3. Keep Calm and Marry On

Whatever you do – or she doesn’t – don’t lose your cool. Blowing your top rarely solves anything.

If a problem arises, or if something doesn’t go to plan, stop. Take a deep breath, and calmly think about what you can do to resolve it.

Ranting and raving at the people involved – the bridal designer, the tailor, the banquet vendor, your groomsmen, or (gasp) your bride – doesn’t help anyone. It makes the situation tenser than it already is. Worse, it reflects badly on you, upsetting and demoralising every one – including your wife-to-be.

4. Don’t Sweat the Small Stuff

Nothing is perfect. Unfortunately, that goes for your wedding too. While you’d want every little detail to be immaculately planned for, it’s impossible to account for every button, petal, and canapé crumb.

Accept that not all will go according to plan. The good news is, unlike heart surgery, a wrong move at a wedding won’t kill anybody. And honestly, nobody’s going to notice that little jump in the dinner muzak.

Beware The Groomzilla

5. Delegate

Know that you can’t do everything yourself. Involve your best man and groomsmen early in the planning if you can – with your fiancée’s blessings, of course.

You can appoint someone to be in charge of the alcohol. Another to take care of the wedding favours. And someone else to work out the day schedule. Just be sure to brief each appointment holder thoroughly on his role. Then let him fly like a peacock.

6. Be Realistic

Sure, you deserve the wedding of your dreams too. But keep it within reason.

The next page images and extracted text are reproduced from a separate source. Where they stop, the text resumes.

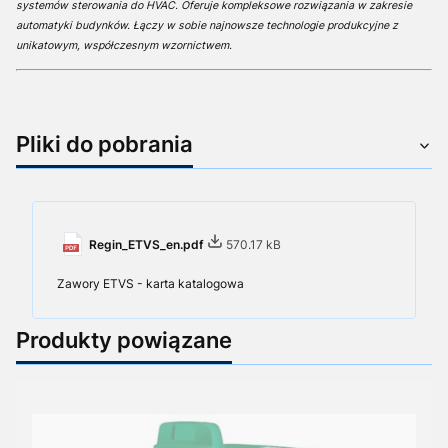
systemów sterowania do HVAC. Oferuje kompleksowe rozwiązania w zakresie
automatyki budynków. Łączy w sobie najnowsze technologie produkcyjne z
unikatowym, współczesnym wzornictwem.
Pliki do pobrania
Regin_ETVS_en.pdf
570.17 kB
Zawory ETVS - karta katalogowa
Produkty powiązane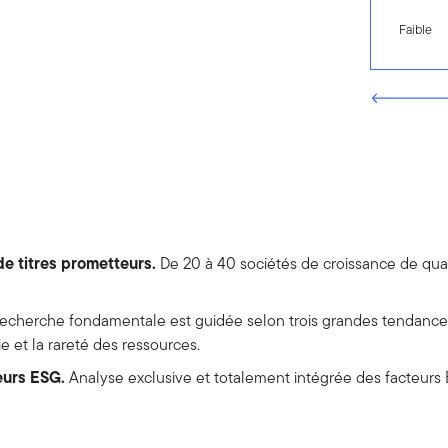
Faible
de titres prometteurs.
De 20 à 40 sociétés de croissance de qual
echerche fondamentale est guidée selon trois grandes tendance
e et la rareté des ressources.
eurs ESG.
Analyse exclusive et totalement intégrée des facteurs 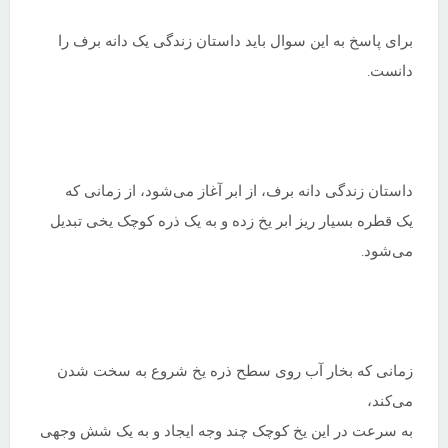
برای پاسخ به این سوال باید داستان زندگی یک دانه برف را
دانست
.
داستان زندگی دانه برف، از ابر آغاز می‌شود، از زمانی که
یک قطره بسیار ریز ابر یخ زده و به یک ذره کوچک یخی تبدیل
می‌شود
.
زمانی که بخار آب روی سطح ذره یخ شروع به سخت شدن
می‌کند،
به سرعت در این یخ کوچک چند وجه ایجاد و به یک شش وجهی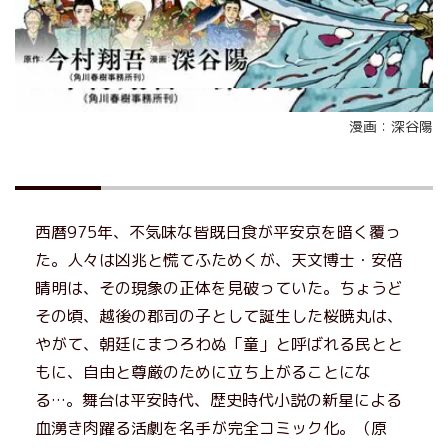
漫画：深谷陽
西暦975年、不気味な皆既日食が平安京を暗く覆っ
た。人々は凶兆と慌てふためくが、天文博士・安倍
晴明は、その現象の正体を見破っていた。ちょうど
その頃、越後の郡司の子として誕生した桜暁丸は、
やがて、朝廷にまつろわぬ「童」と呼ばれる民とと
もに、自由と尊厳のために立ち上がることにな
る…。舞台は平安時代、歴史時代小説の新星による
血湧き肉躍る活劇を名手が完全コミック化。（原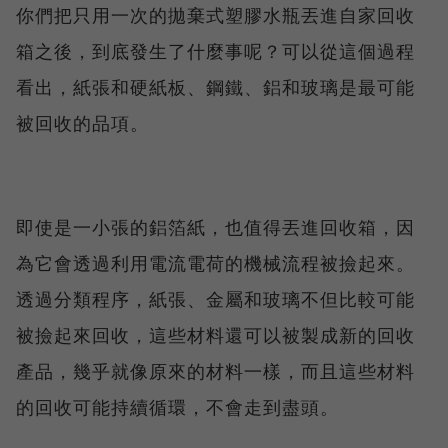
你們把只用一次的拋棄式塑膠水瓶丟進自家回收
箱之後，到底發生了什麼事呢？可以從這個過程
看出，紙張和硬紙板、鋼鐵、鋁和玻璃是最可能
被回收的品項。
即使是一小張的鋁箔紙，也值得丟進回收箱，因
為它會透過利用電流電荷的機械流程被撿起來。
透過分類程序，紙張、金屬和玻璃不但比較可能
被撿起來回收，這些材料還可以被製成新的回收
產品，幾乎就像原來的材料一樣，而且這些材料
的回收可能持續循環，不會走到盡頭。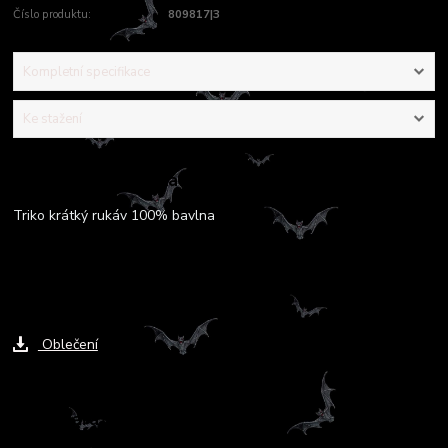
Číslo produktu:
809817|3
Kompletní specifikace
Ke stažení
Kompletní specifikace
Triko krátký rukáv 100% bavlna
Ke stažení
Oblečení
Zboží zařazeno v kategoriích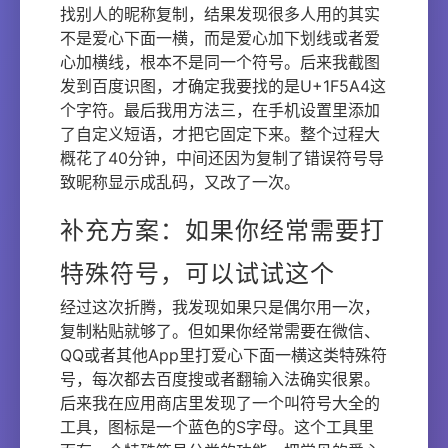
找别人的昵称复制，结果发现很多人用的其实
不是爱心下面一横，而是爱心加下划线或者爱
心加横线，根本不是同一个符号。后来我截图
发到百度识图，才确定我要找的是U+1F5A4这
个字符。最后我用方法三，在手机设置里添加
了自定义短语，才把它固定下来。整个过程大
概花了40分钟，中间还因为复制了错误符号导
致昵称显示成乱码，又改了一次。
补充方案：如果你经常需要打
特殊符号，可以试试这个
经过这次折腾，我发现如果只是偶尔用一次，
复制粘贴就够了。但如果你经常需要在微信、
QQ或者其他App里打爱心下面一横这类特殊符
号，每次都去百度搜或者翻输入法确实很累。
后来我在应用商店里发现了一个叫符号大全的
工具，图标是一个蓝色的S字母。这个工具里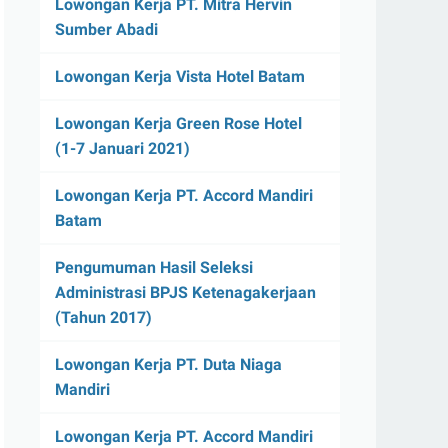
Lowongan Kerja PT. Mitra Hervin
Sumber Abadi
Lowongan Kerja Vista Hotel Batam
Lowongan Kerja Green Rose Hotel
(1-7 Januari 2021)
Lowongan Kerja PT. Accord Mandiri
Batam
Pengumuman Hasil Seleksi
Administrasi BPJS Ketenagakerjaan
(Tahun 2017)
Lowongan Kerja PT. Duta Niaga
Mandiri
Lowongan Kerja PT. Accord Mandiri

Pulling up at your bride’s place in a flaming red Lamborghini reeks of showiness. Lining your big entrance at the venue with fireworks will invite the cops. And assembling 20 groomsmen on your big day takes bromance to a new, comical low.

So when in doubt, KISS (Keep It Simple, Stupid).

7. Listen

You’re not marrying yourself. So when your fiancée has an opinion on the wedding plan, stop what you’re doing and listen up. She may have noticed something you’ve missed. Or she knows a way to organise the seating arrangements better. It may even be that she has an idea that will make your life much easier. All you have to do is put your ego aside, hold your tongue, and lend her your ears.

And while you can have an opinion on her bridal gown, accept that she’s the one who’s going to be wearing it. It’s something she’s dreamt of her whole life. So don’t go dismissing her design ideas, or dictating what she should be wearing instead.

You may think you’re wearing the pants in this marriage, but trust us – she’ll be deciding which ones you’ll wear.